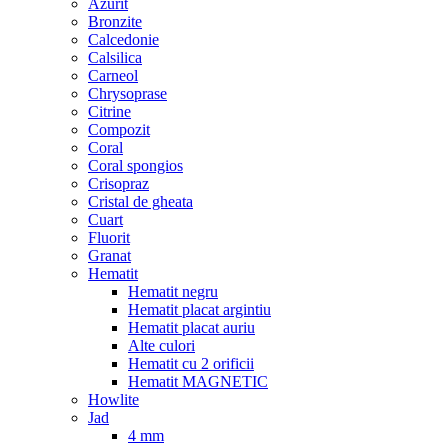
Azurit
Bronzite
Calcedonie
Calsilica
Carneol
Chrysoprase
Citrine
Compozit
Coral
Coral spongios
Crisopraz
Cristal de gheata
Cuart
Fluorit
Granat
Hematit
Hematit negru
Hematit placat argintiu
Hematit placat auriu
Alte culori
Hematit cu 2 orificii
Hematit MAGNETIC
Howlite
Jad
4 mm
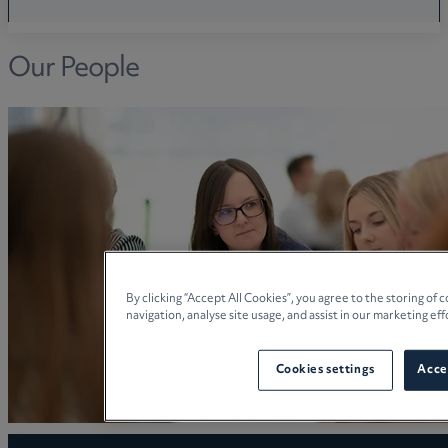
Our People
By clicking “Accept All Cookies”, you agree to the storing of
navigation, analyse site usage, and assist in our marketing eff
Cookies settings
Accep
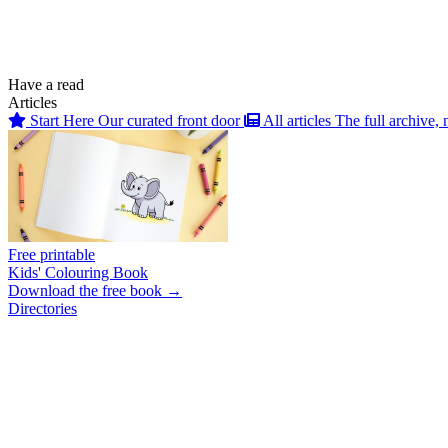
Have a read
Articles
Start Here
Our curated front door
All articles
The full archive, 
Free printable
Kids' Colouring Book
Download the free book →
Directories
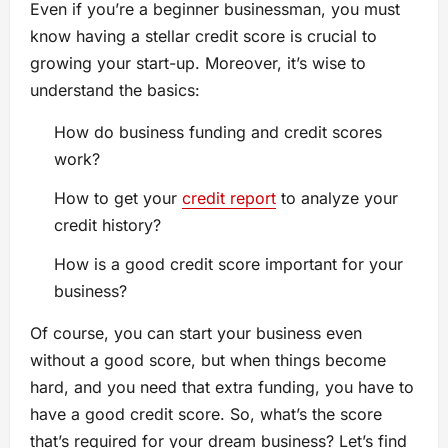
Even if you’re a beginner businessman, you must
know having a stellar credit score is crucial to
growing your start-up. Moreover, it’s wise to
understand the basics:
How do business funding and credit scores
work?
How to get your
credit report
to analyze your
credit history?
How is a good credit score important for your
business?
Of course, you can start your business even
without a good score, but when things become
hard, and you need that extra funding, you have to
have a good credit score. So, what’s the score
that’s required for your dream business? Let’s find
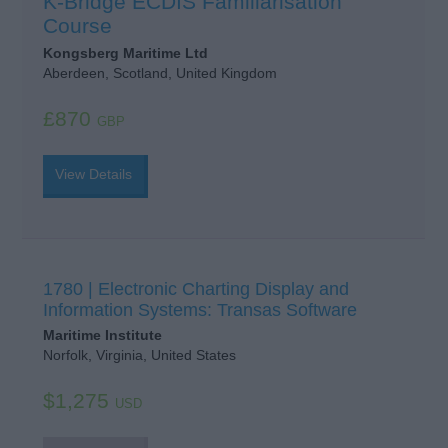
K-Bridge ECDIS Familiarisation
Course
Kongsberg Maritime Ltd
Aberdeen, Scotland, United Kingdom
£870
GBP
View Details
1780 | Electronic Charting Display and
Information Systems: Transas Software
Maritime Institute
Norfolk, Virginia, United States
$1,275
USD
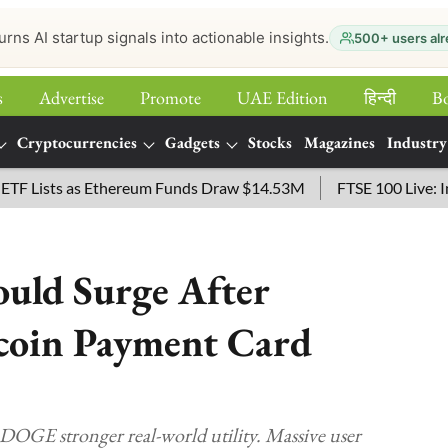
urns AI startup signals into actionable insights.
500+ users alr
s
Advertise
Promote
UAE Edition
हिन्‍दी
B
Cryptocurrencies
Gadgets
Stocks
Magazines
Industry
sts as Ethereum Funds Draw $14.53M
FTSE 100 Live: Index O
uld Surge After
coin Payment Card
OGE stronger real-world utility. Massive user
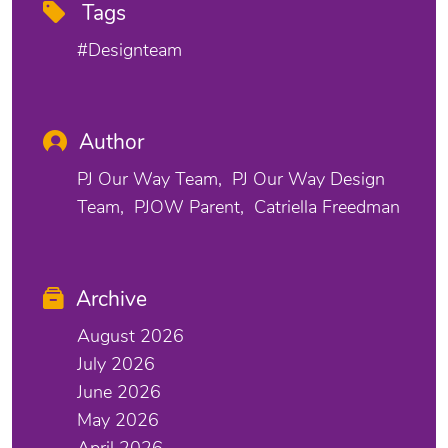
Tags
#designteam
Author
PJ Our Way Team
PJ Our Way Design
Team
PJOW Parent
Catriella Freedman
Archive
August 2026
July 2026
June 2026
May 2026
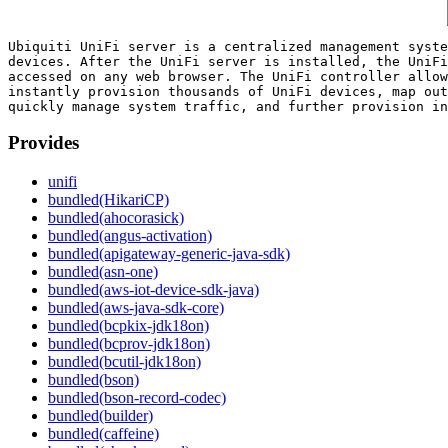
Ubiquiti UniFi server is a centralized management syste
devices. After the UniFi server is installed, the UniFi
accessed on any web browser. The UniFi controller allow
instantly provision thousands of UniFi devices, map out
Provides
unifi
bundled(HikariCP)
bundled(ahocorasick)
bundled(angus-activation)
bundled(apigateway-generic-java-sdk)
bundled(asn-one)
bundled(aws-iot-device-sdk-java)
bundled(aws-java-sdk-core)
bundled(bcpkix-jdk18on)
bundled(bcprov-jdk18on)
bundled(bcutil-jdk18on)
bundled(bson)
bundled(bson-record-codec)
bundled(builder)
bundled(caffeine)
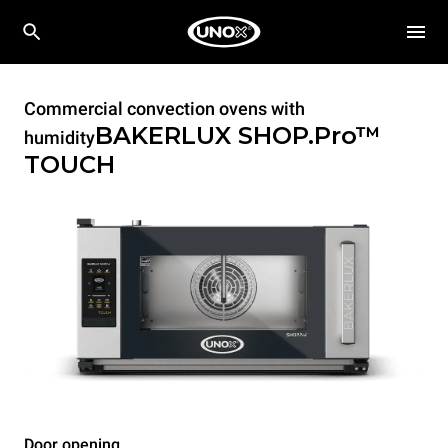
Commercial convection ovens with
BAKERLUX SHOP.Pro™
humidity
TOUCH
Door opening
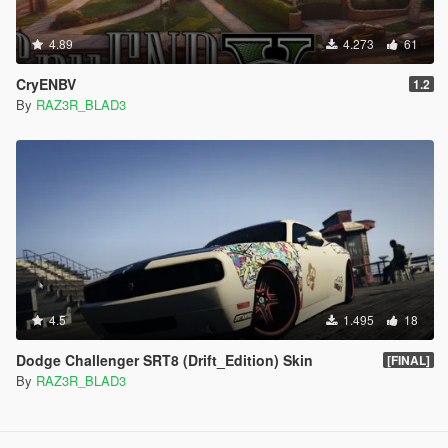
4.89
4.273
61
CryENBV
1.2
By
RAZ3R_BLAD3
4.5
1.495
18
Dodge Challenger SRT8 (Drift_Edition) Skin
[FINAL]
By
RAZ3R_BLAD3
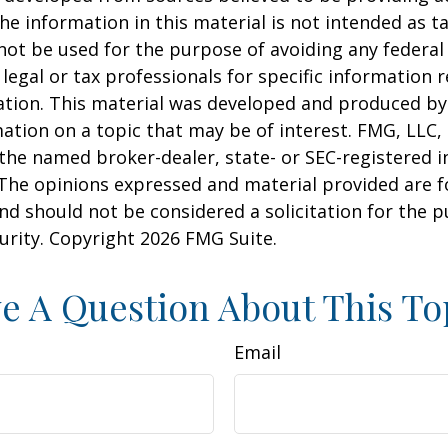
he information in this material is not intended as ta
 not be used for the purpose of avoiding any federal 
 legal or tax professionals for specific information 
uation. This material was developed and produced b
ation on a topic that may be of interest. FMG, LLC, 
h the named broker-dealer, state- or SEC-registered
 The opinions expressed and material provided are f
nd should not be considered a solicitation for the 
curity. Copyright
2026 FMG Suite.
e A Question About This To
Email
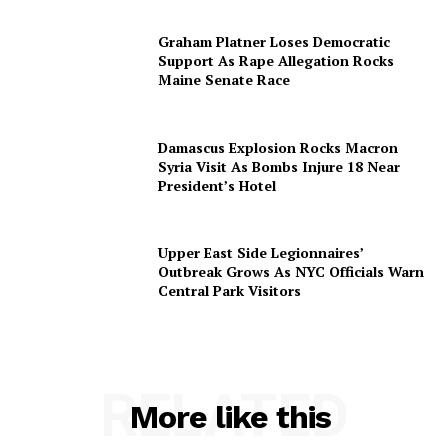
Graham Platner Loses Democratic
Support As Rape Allegation Rocks
Maine Senate Race
Damascus Explosion Rocks Macron
Syria Visit As Bombs Injure 18 Near
President’s Hotel
Upper East Side Legionnaires’
Outbreak Grows As NYC Officials Warn
Central Park Visitors
RELATED
More like this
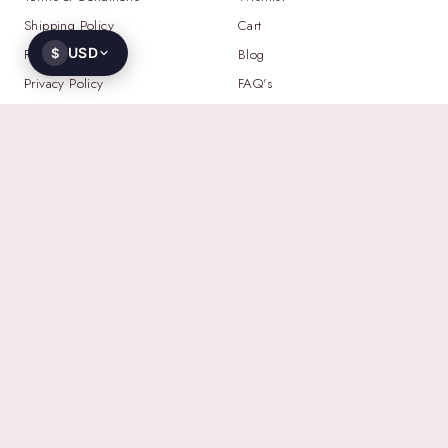
Shipping Policy
Cart
USD
Return Policy
$
Blog
Privacy Policy
FAQ's
NEED HELP?
WHATSAPP
+91 93521 23103
EMAIL
contact@gemoworld.com
ADDRESS
2709 N Hayden Island Dr STE 457236,
Portland, Oregon 97217, United States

————

**Action item:** Scan the listing and copy every line where the string "material" shows up.

**Exercise solution:**
he information in this material is not intended as ta
uation. This material was developed and produced b
 The opinions expressed and material provided are f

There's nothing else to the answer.